Un début de journée, sans prétention, sans but, sans objectif...
Je n’ai pas encore vraiment quitté le corps du sommeil, un corps sans forme, sans force, flasque. Les yeux mi-clos j’écoute la rumeur du Monde qui me parvient par la fenêtre de ma cuisine, pourtant fermée. Quand je dis "Monde", lisez plutôt "de mon quartier".
Il y a quelques jours seulement cette rumeur n’était que silence. Aujourd’hui elle est volubile, trépidante: des voitures, des bus, des travaux.
J’ouvre la fenêtre et des lambeaux de conversations s'immiscent dans la pièce: des morceaux de phrases, des mots entrecoupés par le bruit d’un marteau piqueur. Je n’entends plus les oiseaux, ils ont dû partir à l’annonce du déconfinement. La vie, "virusée", petite et muette est devenue la vie, petite, assourdissante et hystérique.
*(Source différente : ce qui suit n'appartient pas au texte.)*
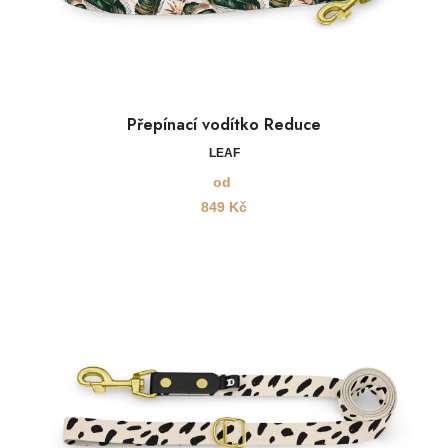
Přepínací vodítko Reduce
LEAF
od
849
Kč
Je remarque que le ciel nuageux est beau, tellement beau. Je l'admire. Le talent d’un artiste peintre serait nécessaire pour l’accueillir ; l'intermédiaire bruyant et maladroit des mots pour le décrire ne lui rendrait pas hommage - et briserait ce magnifique moment de contemplation.
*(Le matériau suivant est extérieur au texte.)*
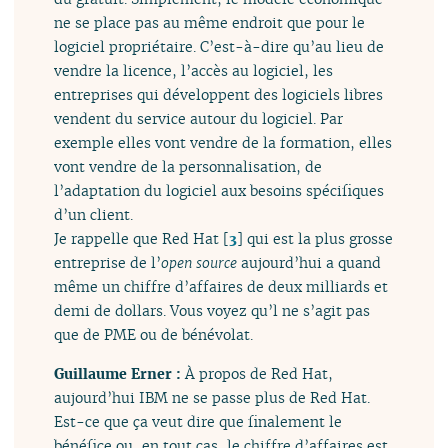
ne se place pas au même endroit que pour le
logiciel propriétaire. C’est-à-dire qu’au lieu de
vendre la licence, l’accès au logiciel, les
entreprises qui développent des logiciels libres
vendent du service autour du logiciel. Par
exemple elles vont vendre de la formation, elles
vont vendre de la personnalisation, de
l’adaptation du logiciel aux besoins spécifiques
d’un client.
Je rappelle que Red Hat
[
3
]
qui est la plus grosse
entreprise de l’
open source
aujourd’hui a quand
même un chiffre d’affaires de deux milliards et
demi de dollars. Vous voyez qu’l ne s’agit pas
que de PME ou de bénévolat.
Guillaume Erner :
À propos de Red Hat,
aujourd’hui IBM ne se passe plus de Red Hat.
Est-ce que ça veut dire que finalement le
bénéfice ou, en tout cas, le chiffre d’affaires est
La voix d’une enfant se fait entendre: “Pourquoi les gens portent des masques ? Ils ont froid au nez ? C’est pour cacher qu'ça sent mauvais.” Je me dis que cette gamine va dans la parole avec toute la liberté et l'innocence de ses 4 ou 5 ans: sans filtres, sans jugements, elle dit ce qu’elle pense, tout simplement. Sans arrière-pensée. Ses paroles ne sont que des partages. Tellement d’effort et de concentration cette petite a dû manifester pour acquérir le langage qu’il est tout à fait compréhensible qu’elle l’utilise, et beaucoup. C'est surement le vocable qu’utilisent les parents: "beaucoup", et même "à tort et à travers", et même "silence !" ;p
Je suis là, et las, dans ma cuisine. Animée, néanmoins, d’une belle inertie: j’écoute, j'accueille, je regarde, j’oublie, sans trop réfléchir, sans trop commenter. C'est reposant !
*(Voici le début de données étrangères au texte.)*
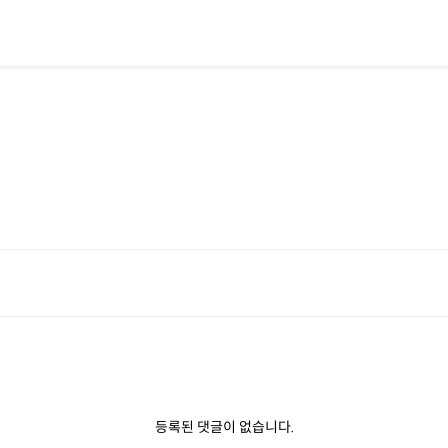
행
등록된 댓글이 없습니다.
Je jette un coup d’oeil à mon smartphone, qui à l’air tout sauf intelligent. Machinalement j’ouvre mon profil linkedin puis mon profil facebook. Je lis des citations ; je vois des articles de presse “réouverture des magasins, des files d’attente de quelques heures devant les enseignes de grandes marques” ; je visionne des vidéos de gens dans le métro entassés les uns derrière les autres, mais avec des masques (une protection, certes, mais à ce stade contre quoi d'ailleurs ? La fétide haleine matinale des personnes, peut-être, la fillette a raison) ; je regarde une annonce qui me propose de gagner pleins d’argent en créant des formations en ligne tandis qu’une autre m’assure: “avec moi et ma méthode infaillible, tu auras pleins de prospects” et une dernière me propose de “re-gagner confiance en moi et de trouver un sens à ma vie”, etc. Je vais finir sûr de moi, riche et débordé et ce sera ça, le sens de ma vie ! Wahou, quelle harassante journée les médias sociaux me profilent. C'est moins reposant !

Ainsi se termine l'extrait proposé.